Flash in the Pan


A Quarterly Posting at Tiny Lights

No Place Like It


by Kathleen Lynch

And home

Sings me of sweet things

My life there has its own wings

To fly over the mountains

Though I'm standing still.

Karla Bonoff



I had left to return home many times. The destination was the most elusive place, far surpassing the concept of miles per hour. So, it had become more of a journey unto the heart than the highway. That is what happens when one approaches the mid-life, the journey ultimately becomes secondary to the final destination. I was in my own skin again. It had taken years. Careers. Marriages. Childbirth. The passing of lives. The traveling of miles. I was tired. As I blinked into the pavement of the night sky, I knew. It was a sudden epiphany. An awakening. A turning point.

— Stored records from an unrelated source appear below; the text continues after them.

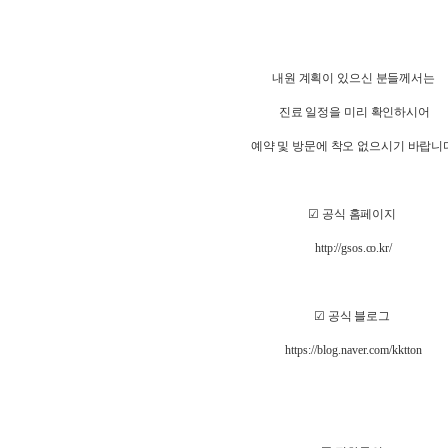
내원 계획이 있으신 분들께서는
진료 일정을 미리 확인하시어
예약 및 방문에 착오 없으시기 바랍니
☑
공식 홈페이지
http://gsos.co.kr/
☑
공식 블로그
https://blog.naver.com/kktton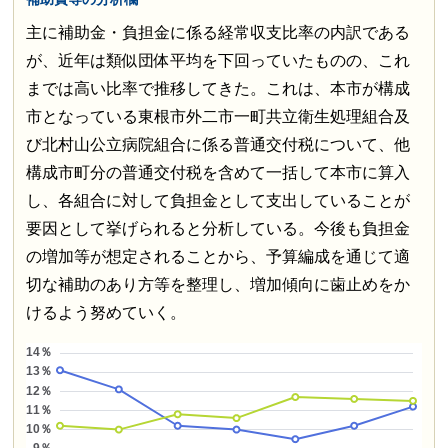
主に補助金・負担金に係る経常収支比率の内訳である
が、近年は類似団体平均を下回っていたものの、これ
までは高い比率で推移してきた。これは、本市が構成
市となっている東根市外二市一町共立衛生処理組合及
び北村山公立病院組合に係る普通交付税について、他
構成市町分の普通交付税を含めて一括して本市に算入
し、各組合に対して負担金として支出していることが
要因として挙げられると分析している。今後も負担金
の増加等が想定されることから、予算編成を通じて適
切な補助のあり方等を整理し、増加傾向に歯止めをか
けるよう努めていく。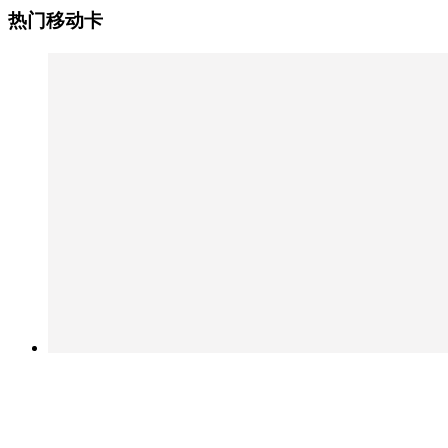
热门移动卡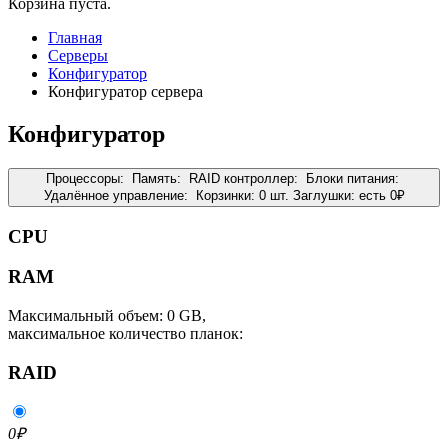
Корзина пуста.
Главная
Серверы
Конфигуратор
Конфигуратор сервера
Конфигуратор
Процессоры:
Память:
RAID контроллер:
Блоки питания:
Удалённое управление:
Корзинки:
0 шт.
Заглушки:
есть
0
₽
CPU
RAM
Максимальный объем: 0 GB,
максимальное количество планок:
RAID
0
₽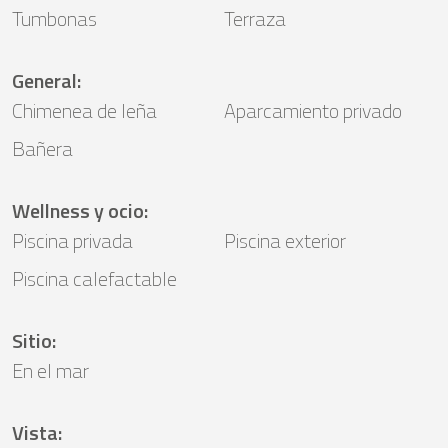
Tumbonas
Terraza
General
:
Chimenea de leña
Aparcamiento privado
Bañera
Wellness y ocio
:
Piscina privada
Piscina exterior
Piscina calefactable
Sitio
:
En el mar
Vista
: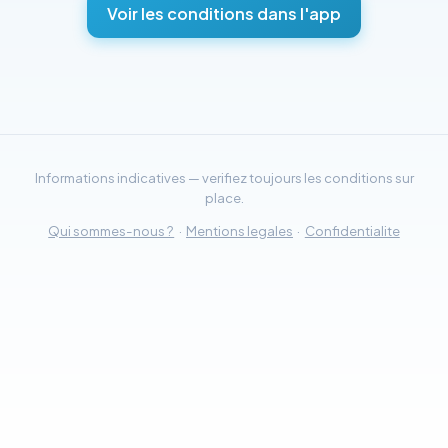
Voir les conditions dans l'app
Informations indicatives — verifiez toujours les conditions sur
place.
Qui sommes-nous ?
·
Mentions legales
·
Confidentialite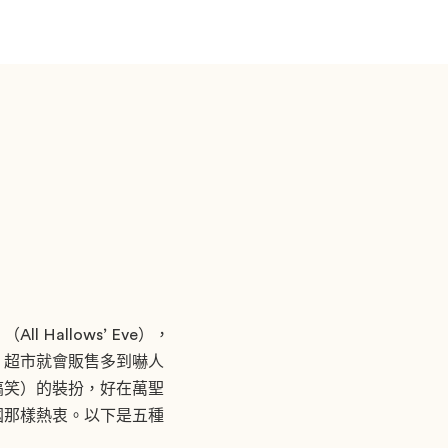
allows’ Eve），
，超市就會販售多到嚇人
搞笑）的裝扮，好在萬聖
國那樣熱衷。以下是五種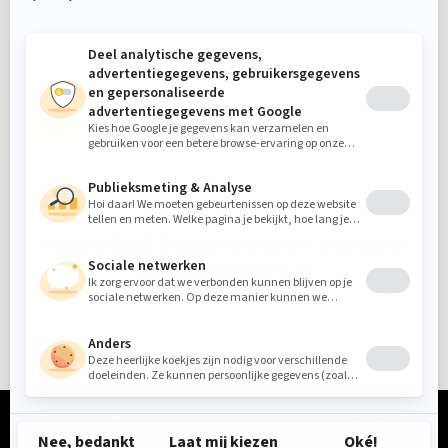
Aanmelden
Beoordeling
8.9
gebaseerd op
911
individuele
klantbeoordelingen op
5-sterrenspecialist
© 2026 / Woongelofelijk Van Donzel / Realisatie:
Rosegaar.nl
|
Tikkl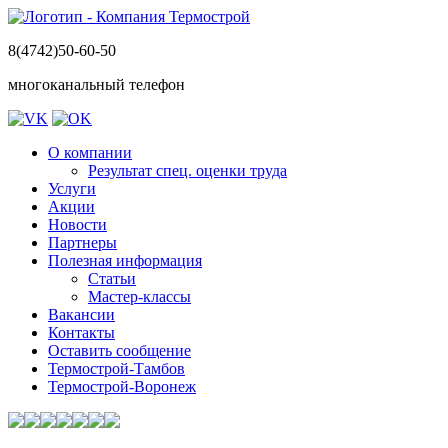
8(4742)50-60-50
многоканальный телефон
О компании
Результат спец. оценки труда
Услуги
Акции
Новости
Партнеры
Полезная информация
Статьи
Мастер-классы
Вакансии
Контакты
Оставить сообщение
Термострой-Тамбов
Термострой-Воронеж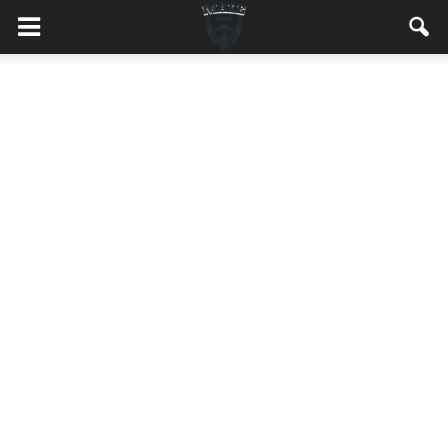
MaleMEN.pl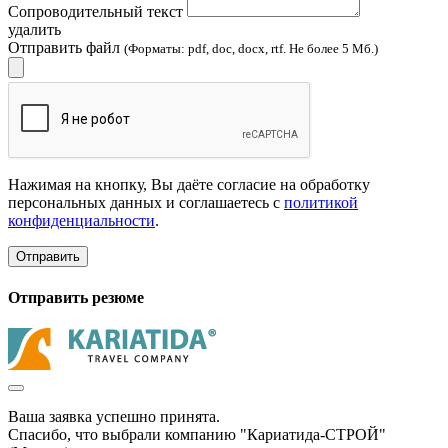
Сопроводительный текст
удалить
Отправить файл
(Форматы: pdf, doc, docx, rtf. Не более 5 Мб.)
Нажимая на кнопку, Вы даёте согласие на обработку
персональных данных и соглашаетесь с
политикой
конфиденциальности
.
Отправить
Отправить резюме
Ваша заявка успешно принята.
Спасибо, что выбрали компанию "Кариатида-СТРОЙ"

I had been chatting with a friend earlier that day.a non-descript 'any day,' an o.k. kinda day. As I glanced up and saw them I heard myself say, "Oh.there is my husband with his girlfriend." and as they drove by we both realized the impact of those simple words and their bearing on an extremely complex situation. That was the moment that Yeats would understand when things fall apart, a key moment as they are in the widening gyre of my life. The falconer. I must remember to thank my husband's mistress for becoming the understudy of my life, rescuing and freeing me from that suffocating time that was my second marriage. That collapsing lung of a marriage. Thank you. Here's an aspirator. Good Luck.

I left the next morning with my son who was working relentlessly on his own decay and growth that held the form of a lower tooth; an endlessly shedding six-year-old Shepard, and Rand McNally. We drove for thirteen weeks.

I thought as we began,

"Here we go boy, riding on the coat tails of your mom's road trip. But you are only five, and until you get your license, you are riding shotgun with me. Put on your seatbelt, have a juice box, and soak up America as it flies past your window. You are now a part of the most beautiful thing you will ever witness-riding over the belly of this country with me. Open your window, and fill your lungs with the scent of the moment we are passing through. These moments will build upon themselves til one day you wake up and find yourself in a raging vortex whose winds will ride you if they are allowed. I have felt these winds, but being me blew them to the north to welcome the sweet southern winds of my soul, the 'core' to prevail and blow within. The winds are tricky, but if you conquer the craft of breathing you will forever ride the warm breeze of the south. And that is what is taking us back. Ironically North. Far North back to Maine, letting her strong and honest arms welcome and hold us. It is a place that talks back to you."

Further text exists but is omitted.